Pennsylvania Man Awarded $55 Million in Defective Seat Belt CaseJul 28, 2014
A Philadelphia jury ordered Honda to pay $55.3 million to a man who filed a lawsuit alleging that the seat belt in his Acura Integra was defective, causing him to suffer severe injuries when he got into a car crash.
In 2010, Carlos Martinez, 57, was driving to work when one of his tires blew out. He lost control of the vehicle and as it rolled over, his head hit the roof. His injuries caused him to be paralyzed, and he now uses a wheelchair. Martinez filed a lawsuit in the Philadelphia Court of Common Pleas, alleging that a defective seat belt failed to stop his head from hitting the roof. Rollover tests in 1992 show that Honda knew about this problem, but failed to implement any safety measures for it, the suit alleges.
The trial lasted nine days. At its conclusion, the jury agreed with Martinez's allegations. A verdict of $55.3 million was handed down; $25 million was awarded for past and future noneconomic damages, $14.6 million for future medical expenses and approximately $720,000 for the loss of past and future wages. Martinez's wife was awarded $15 million for loss of consortium.

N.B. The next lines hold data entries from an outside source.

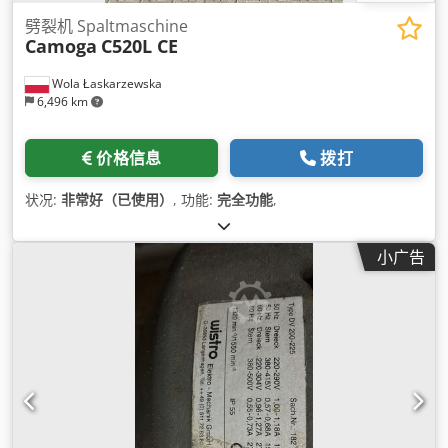
劈裂机 Spaltmaschine
Camoga
C520L CE
Wola Łaskarzewska
6,496 km
价格信息
拨打
状况:
非常好（已使用）
, 功能:
完全功能
,
小广告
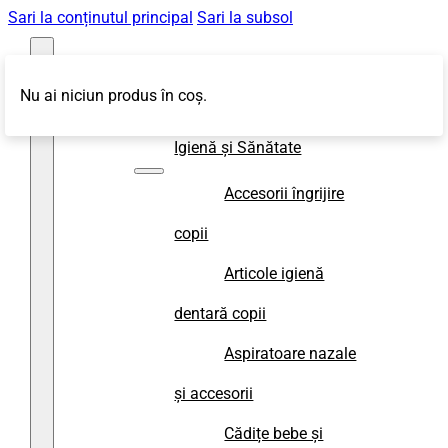
Sari la conținutul principal
Sari la subsol
Nu ai niciun produs în coș.
Magazin
Igienă și Sănătate
Accesorii îngrijire
copii
Articole igienă
dentară copii
Aspiratoare nazale
și accesorii
Cădițe bebe și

Honda denies wrongdoing and plans to appeal the verdict. Reportedly, this has been the largest award for a Pennsylvania crashworthiness case since 1994.
In 2004, Public Citizen published a report highlighting the flaws of seat belts with regards to rollover crashes. Seat belts are relied upon to “prevent ejection of heads, arms, and other body parts,” the report pointed out. “It is critical that belts perform effectively in rollover crashes,” the authors stated. “yet evidence suggests that safety belts are tragically ineffective in many rollover crashes.”
Rollovers are not extremely common, but they are much more deadly than other types of car crashes. They account for a third of all vehicle deaths even though only make up three percent of car crashes. Between 1992 and 2002, 22,000 people wearing seat belts died in a rollover crash, according to federal data cited in the Public Citizen report.